We would love to see photos of your Ladybird puppets so we can share them on our website! You can email them to us at curvelearning@dalstongarden.org We can’t wait to see your creations!
What you will need
• Glue stick or PVA glue or sticky tape or masking tape
• A stapler – this is not essential, but really handy
• Scissors
• Pencils or Pens – a light coloured pencil is useful for drawing on black card
• 2 paper plates – smaller ones are good for little hands. If you don’t have plates, you can simply draw around a small plate onto some thin card, like cereal box card and make two circles.
• Red tissue paper, or red crayons/pens/paint or old wrapping paper or old magazines
• Black paper or card (or just black pens/crayons to colour white paper)
• Small piece of white paper / google eyes / dot stickers
How to make your puppet
- Put your two paper plates together with the bottom of the plates facing outwards. Use your stapler, or tape or glue, to stick the plates together, leaving a small section open. If using a cereal box card or similar, fix them together so that the plainer side of the card is facing outwards. This makes it easier to cover or colour.
- Use your scissors to cut straight across the joined plates where you left the small section open, so that you have a flat edge on one side of the circle. This opening is where your hand will slide in.
- Now you need to cover or colour the plates to make both sides red. You can do this with your glue stick and tissue paper or any red paper you can find, or you can simply colour your ladybird with red crayons, pens or paint.
- Next it’s time to give your ladybird some spots! The spots are actually on the ladybird’s wings. First ,make a black line, either with a pen or with a thin strip of black paper from the middle of the straight open edge all the way up to the top. This gives the impression of 2 wings.
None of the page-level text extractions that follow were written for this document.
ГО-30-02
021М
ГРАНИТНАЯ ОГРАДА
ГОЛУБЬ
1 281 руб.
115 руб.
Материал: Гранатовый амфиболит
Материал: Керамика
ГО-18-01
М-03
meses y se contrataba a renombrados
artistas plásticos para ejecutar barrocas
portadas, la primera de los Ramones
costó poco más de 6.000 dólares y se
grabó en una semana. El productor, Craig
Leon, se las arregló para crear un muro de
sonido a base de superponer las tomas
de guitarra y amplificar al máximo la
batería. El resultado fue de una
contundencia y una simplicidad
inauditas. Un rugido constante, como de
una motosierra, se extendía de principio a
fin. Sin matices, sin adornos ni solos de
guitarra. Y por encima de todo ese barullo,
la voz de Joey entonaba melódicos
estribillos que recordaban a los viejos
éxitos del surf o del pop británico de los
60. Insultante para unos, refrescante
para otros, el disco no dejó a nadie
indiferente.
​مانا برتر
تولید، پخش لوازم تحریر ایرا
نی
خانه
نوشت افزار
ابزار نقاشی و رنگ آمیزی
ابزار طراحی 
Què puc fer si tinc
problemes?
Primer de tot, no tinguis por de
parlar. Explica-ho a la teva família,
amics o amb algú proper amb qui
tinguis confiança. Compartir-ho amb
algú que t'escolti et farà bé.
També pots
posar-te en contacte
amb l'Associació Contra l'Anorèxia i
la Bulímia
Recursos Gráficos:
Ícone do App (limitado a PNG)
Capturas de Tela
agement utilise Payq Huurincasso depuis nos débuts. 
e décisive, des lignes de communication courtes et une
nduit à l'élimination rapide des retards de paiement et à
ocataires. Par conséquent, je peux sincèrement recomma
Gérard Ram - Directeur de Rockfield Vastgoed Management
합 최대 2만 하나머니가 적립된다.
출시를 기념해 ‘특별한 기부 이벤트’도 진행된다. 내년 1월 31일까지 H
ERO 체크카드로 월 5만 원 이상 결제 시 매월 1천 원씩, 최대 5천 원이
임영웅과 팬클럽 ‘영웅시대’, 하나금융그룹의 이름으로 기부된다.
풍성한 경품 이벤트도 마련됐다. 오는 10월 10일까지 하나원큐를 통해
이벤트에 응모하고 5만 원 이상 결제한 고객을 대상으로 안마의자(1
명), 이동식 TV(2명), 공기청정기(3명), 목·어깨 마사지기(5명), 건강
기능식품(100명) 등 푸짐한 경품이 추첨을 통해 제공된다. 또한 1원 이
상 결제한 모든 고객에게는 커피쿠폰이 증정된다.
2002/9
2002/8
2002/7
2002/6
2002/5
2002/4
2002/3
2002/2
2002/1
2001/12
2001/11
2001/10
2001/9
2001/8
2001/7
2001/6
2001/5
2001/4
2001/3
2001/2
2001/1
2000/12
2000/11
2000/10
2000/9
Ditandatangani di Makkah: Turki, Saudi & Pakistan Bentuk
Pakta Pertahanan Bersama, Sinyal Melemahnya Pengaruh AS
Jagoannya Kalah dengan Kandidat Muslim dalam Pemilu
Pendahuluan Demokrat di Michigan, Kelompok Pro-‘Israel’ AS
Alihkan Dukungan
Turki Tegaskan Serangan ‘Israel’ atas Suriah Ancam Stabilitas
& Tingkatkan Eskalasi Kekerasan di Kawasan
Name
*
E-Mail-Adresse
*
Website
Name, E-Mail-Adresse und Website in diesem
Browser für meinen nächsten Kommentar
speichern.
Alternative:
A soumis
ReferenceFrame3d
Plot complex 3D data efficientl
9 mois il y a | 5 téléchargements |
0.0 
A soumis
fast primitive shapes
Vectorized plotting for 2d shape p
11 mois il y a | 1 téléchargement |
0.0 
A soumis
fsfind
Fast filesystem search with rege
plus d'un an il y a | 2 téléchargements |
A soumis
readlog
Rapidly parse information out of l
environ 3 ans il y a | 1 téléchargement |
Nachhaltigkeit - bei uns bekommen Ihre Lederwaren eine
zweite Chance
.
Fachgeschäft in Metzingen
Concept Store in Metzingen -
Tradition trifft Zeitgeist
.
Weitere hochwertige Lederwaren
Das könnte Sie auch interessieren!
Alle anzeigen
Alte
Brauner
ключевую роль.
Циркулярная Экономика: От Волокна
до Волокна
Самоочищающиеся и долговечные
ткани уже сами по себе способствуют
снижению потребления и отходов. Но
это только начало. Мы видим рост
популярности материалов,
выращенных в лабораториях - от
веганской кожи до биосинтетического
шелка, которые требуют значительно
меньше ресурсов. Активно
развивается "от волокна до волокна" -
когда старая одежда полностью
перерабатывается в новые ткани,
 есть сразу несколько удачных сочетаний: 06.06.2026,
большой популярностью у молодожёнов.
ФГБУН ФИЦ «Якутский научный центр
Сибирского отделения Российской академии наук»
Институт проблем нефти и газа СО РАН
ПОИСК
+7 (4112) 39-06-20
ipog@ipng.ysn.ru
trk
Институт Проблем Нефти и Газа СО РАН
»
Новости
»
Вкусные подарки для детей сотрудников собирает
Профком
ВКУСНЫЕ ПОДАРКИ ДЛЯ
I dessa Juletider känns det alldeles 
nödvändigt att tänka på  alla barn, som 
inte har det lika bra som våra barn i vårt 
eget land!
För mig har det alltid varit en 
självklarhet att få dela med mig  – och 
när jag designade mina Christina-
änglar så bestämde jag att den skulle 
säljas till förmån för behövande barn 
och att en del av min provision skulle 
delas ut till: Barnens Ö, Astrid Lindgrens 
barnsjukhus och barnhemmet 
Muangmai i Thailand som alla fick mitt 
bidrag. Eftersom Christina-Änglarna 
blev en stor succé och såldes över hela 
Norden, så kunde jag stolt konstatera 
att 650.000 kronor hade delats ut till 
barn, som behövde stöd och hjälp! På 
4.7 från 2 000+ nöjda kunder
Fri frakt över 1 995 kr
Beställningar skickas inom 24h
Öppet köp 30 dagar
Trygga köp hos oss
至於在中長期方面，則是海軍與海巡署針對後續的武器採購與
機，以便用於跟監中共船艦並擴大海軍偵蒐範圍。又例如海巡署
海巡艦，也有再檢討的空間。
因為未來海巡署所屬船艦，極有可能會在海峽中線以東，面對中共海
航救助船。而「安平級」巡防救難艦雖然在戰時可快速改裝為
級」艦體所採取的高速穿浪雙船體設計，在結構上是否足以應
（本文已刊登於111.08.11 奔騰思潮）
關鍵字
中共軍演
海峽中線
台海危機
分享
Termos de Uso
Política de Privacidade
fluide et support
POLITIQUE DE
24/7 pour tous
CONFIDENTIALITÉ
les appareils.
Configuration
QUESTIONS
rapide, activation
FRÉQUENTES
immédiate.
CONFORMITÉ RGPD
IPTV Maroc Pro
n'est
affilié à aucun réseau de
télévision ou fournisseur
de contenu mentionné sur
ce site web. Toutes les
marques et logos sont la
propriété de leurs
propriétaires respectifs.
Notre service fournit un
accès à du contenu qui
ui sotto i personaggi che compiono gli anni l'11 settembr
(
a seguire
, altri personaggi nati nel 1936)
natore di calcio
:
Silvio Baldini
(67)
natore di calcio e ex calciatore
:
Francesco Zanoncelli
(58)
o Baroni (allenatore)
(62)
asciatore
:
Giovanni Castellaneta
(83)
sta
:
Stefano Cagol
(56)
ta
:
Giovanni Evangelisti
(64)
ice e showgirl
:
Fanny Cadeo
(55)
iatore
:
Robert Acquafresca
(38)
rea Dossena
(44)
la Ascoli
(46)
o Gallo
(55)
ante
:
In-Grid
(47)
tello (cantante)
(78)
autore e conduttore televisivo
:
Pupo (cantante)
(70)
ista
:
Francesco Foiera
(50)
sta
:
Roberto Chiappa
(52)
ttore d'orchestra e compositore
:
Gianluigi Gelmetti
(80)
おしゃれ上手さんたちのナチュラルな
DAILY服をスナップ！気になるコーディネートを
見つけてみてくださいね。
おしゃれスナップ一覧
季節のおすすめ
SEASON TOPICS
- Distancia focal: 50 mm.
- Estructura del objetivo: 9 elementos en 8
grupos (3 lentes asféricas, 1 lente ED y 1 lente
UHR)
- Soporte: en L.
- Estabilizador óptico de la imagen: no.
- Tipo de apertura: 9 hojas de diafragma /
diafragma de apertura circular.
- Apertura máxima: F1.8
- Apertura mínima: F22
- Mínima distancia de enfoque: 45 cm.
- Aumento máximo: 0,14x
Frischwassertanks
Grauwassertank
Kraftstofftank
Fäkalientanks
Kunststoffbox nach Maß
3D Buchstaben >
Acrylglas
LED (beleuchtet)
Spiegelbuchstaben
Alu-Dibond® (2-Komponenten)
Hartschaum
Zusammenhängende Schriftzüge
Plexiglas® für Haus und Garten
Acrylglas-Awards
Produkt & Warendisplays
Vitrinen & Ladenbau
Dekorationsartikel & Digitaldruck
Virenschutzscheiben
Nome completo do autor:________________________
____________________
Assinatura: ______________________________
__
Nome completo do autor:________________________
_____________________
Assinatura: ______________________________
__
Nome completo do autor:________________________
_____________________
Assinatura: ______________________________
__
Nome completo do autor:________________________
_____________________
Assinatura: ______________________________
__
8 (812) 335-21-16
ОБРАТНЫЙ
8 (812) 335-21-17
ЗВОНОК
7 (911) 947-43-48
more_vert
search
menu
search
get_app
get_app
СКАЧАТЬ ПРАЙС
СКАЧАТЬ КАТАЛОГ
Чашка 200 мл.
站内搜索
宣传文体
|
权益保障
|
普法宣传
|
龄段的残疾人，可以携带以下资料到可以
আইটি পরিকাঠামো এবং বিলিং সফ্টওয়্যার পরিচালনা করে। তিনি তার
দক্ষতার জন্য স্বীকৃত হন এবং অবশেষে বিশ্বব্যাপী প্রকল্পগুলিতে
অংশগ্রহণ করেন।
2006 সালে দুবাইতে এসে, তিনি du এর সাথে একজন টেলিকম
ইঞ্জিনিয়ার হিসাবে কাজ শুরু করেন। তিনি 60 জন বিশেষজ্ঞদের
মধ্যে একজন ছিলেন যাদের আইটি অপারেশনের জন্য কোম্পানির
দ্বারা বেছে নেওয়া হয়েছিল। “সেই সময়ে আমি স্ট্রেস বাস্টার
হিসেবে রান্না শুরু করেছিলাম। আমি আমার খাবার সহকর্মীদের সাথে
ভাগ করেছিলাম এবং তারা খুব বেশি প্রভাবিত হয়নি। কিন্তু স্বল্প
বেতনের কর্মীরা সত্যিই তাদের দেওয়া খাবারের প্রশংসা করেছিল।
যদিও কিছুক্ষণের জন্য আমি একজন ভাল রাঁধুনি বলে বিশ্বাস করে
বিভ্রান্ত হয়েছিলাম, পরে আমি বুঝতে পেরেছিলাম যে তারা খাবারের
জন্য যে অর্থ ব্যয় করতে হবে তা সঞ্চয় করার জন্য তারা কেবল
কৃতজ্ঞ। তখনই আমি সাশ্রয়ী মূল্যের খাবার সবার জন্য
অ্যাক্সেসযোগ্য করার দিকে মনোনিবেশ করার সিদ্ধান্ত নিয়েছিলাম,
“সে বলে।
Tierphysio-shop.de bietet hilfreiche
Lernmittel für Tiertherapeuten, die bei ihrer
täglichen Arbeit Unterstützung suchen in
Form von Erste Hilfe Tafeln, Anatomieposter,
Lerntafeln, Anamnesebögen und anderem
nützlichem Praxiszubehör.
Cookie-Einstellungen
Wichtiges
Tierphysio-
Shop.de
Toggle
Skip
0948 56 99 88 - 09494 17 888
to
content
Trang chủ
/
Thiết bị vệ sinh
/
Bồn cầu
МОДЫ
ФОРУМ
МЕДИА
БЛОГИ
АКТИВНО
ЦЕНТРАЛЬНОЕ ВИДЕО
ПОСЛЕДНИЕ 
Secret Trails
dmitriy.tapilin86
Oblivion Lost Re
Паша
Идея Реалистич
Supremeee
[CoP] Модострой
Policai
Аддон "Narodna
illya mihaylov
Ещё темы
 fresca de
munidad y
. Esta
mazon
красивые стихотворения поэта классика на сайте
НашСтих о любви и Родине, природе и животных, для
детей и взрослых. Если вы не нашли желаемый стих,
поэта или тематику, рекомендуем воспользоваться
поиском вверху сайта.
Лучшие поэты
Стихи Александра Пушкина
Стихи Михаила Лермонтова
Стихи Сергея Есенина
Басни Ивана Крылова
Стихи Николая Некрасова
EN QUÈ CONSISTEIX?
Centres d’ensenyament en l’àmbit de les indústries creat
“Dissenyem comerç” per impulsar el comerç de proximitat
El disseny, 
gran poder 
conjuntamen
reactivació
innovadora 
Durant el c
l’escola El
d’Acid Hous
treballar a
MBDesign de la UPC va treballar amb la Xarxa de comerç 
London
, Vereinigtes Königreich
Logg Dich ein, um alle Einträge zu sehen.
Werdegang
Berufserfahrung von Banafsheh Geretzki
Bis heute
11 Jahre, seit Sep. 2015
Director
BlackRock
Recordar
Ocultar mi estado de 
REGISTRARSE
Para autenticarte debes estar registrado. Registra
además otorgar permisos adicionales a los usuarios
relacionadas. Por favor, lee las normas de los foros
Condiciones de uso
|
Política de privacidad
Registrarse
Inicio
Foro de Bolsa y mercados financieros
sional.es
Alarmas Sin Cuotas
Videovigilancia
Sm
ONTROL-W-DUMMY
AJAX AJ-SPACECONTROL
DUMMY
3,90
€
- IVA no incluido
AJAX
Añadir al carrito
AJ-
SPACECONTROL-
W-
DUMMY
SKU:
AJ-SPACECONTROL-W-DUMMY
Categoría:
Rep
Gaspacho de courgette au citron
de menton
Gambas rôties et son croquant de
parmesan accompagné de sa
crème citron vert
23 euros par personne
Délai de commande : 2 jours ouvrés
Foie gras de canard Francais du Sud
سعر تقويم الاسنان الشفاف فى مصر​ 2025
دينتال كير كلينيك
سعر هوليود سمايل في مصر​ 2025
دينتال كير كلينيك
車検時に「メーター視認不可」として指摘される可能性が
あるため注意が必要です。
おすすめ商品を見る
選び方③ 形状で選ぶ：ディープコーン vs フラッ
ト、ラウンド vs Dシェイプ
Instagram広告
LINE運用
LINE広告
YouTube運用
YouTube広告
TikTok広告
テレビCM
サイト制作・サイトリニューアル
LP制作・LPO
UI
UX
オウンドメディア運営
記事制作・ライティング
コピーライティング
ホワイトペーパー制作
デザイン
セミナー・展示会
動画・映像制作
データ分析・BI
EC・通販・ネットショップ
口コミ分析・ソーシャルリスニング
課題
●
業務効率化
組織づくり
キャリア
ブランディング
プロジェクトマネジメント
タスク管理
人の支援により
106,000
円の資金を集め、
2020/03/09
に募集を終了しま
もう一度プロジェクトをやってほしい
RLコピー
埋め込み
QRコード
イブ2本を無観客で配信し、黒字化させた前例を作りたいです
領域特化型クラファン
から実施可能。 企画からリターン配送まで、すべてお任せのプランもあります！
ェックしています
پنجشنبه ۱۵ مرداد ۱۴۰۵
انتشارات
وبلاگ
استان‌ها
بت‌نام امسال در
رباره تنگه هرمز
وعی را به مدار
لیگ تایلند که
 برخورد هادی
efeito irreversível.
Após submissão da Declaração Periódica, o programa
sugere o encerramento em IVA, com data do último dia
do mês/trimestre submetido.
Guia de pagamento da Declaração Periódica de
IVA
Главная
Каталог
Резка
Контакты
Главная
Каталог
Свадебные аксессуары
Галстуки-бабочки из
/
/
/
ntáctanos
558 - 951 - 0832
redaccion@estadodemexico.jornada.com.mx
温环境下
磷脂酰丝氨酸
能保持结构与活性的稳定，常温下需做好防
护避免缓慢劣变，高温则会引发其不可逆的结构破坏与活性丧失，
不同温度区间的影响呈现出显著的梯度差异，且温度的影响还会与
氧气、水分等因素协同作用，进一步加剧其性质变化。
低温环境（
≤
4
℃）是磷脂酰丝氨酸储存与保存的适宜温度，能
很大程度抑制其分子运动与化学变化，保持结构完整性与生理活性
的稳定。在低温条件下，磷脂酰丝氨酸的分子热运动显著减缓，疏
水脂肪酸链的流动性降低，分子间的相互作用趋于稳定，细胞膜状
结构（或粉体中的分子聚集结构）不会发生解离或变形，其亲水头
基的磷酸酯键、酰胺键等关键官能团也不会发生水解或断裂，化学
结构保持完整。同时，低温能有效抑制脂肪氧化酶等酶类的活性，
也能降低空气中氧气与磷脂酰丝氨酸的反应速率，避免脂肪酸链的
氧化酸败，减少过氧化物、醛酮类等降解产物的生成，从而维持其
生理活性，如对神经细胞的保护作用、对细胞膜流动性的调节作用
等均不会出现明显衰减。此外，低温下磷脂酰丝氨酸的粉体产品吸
- Next, cut out some black spots, or draw some on. The pattern is symmetrical (the same on each side). Try to give your ladybird symmetrical spots too! I like to fold my black paper in half and then cut out circles. That way I get pairs of circles that match – one for each wing.
TOP TIP
Did you know Ladybirds can have any number of spots,
but they always have the same number of spots on each wing.
- Once the spots are done, you need to make legs. Ladybirds are a type of insect and all insects have 6 legs! Again, I fold my black paper in half, draw 3 leg shapes on it, then cut them out. This gives me ‘pairs of legs’ which I can snip in the middle. Use your stapler, glue or tape to fix the legs on to the underside of your Ladybird puppet. There should be 3 legs on each side.
- Now we need to give our Ladybird a head. You will need a semi-circle of black card, or you can just colour it black. I sometimes draw around the roll of sticky tape and that gives me a good shape. Cut out and glue or staple the head to the top curved edge of the puppet. We are almost done!
- All that’s left is to give your ladybird a little face. You can cut out some eyes or stick on some google eyes if you want. Even give your Ladybird a little mouth if you like, or if you want your ladybird to look realistic, have a look at a picture of a real ladybird (perhaps you can find one online?) and see if you can copy the markings.
- That’s it – your ladybird puppet is complete! Now you can slip your hand in and take it for a crawl around your house or outside. Perhaps you could put on a puppet show or tell a story with your Ladybird? Some Ladybird stories we like are What the Ladybird Heard by Julia Donaldson and The Bad Tempered Ladybird by the wonderful Eric Carle. Perhaps you have one of those books at home or can find a video on YouTube.
Have fun!
Lots of Ladybird Facts
- A Ladybird is a type of beetle.
- They come in many different colours and can have different patterns
- Some Ladybirds don’t even have any spots.
- If they do have spots, their spots are symmetrical on each side of the wings. They have the same number on each side, but they might have one odd spot which can span both wings.
- How many legs do ladybirds have? Just like all insects, they have 6 legs! Insects are just one type of minibeast, there are many more and they have different numbers of legs – e.g. spiders have 8 legs, centipedes and millipedes have very many legs, and slugs and snails have just one big foot!
- Ladybirds hibernate through the cold weather. They find a dark place to hide away, usually with lots of other ladybirds and sleep until the warmer weather begins.
- Ladybirds undergo metamorphosis (a transformation that some other creatures go though, such as when caterpillars turn into butterflies. They start off as a larvae which looks quite different to a grown up Ladybird. They shed their exoskeleton many times as they grow and then finally emerge as an adult Ladybird
- What do ladybirds eat? They love to eat Greenfly or Aphids. Aphids eat plants, so Ladybirds are actually helpful for gardeners!
- Ladybirds have been into space! They didn’t fly there though, they were taken up in a rocket to help with scientific research!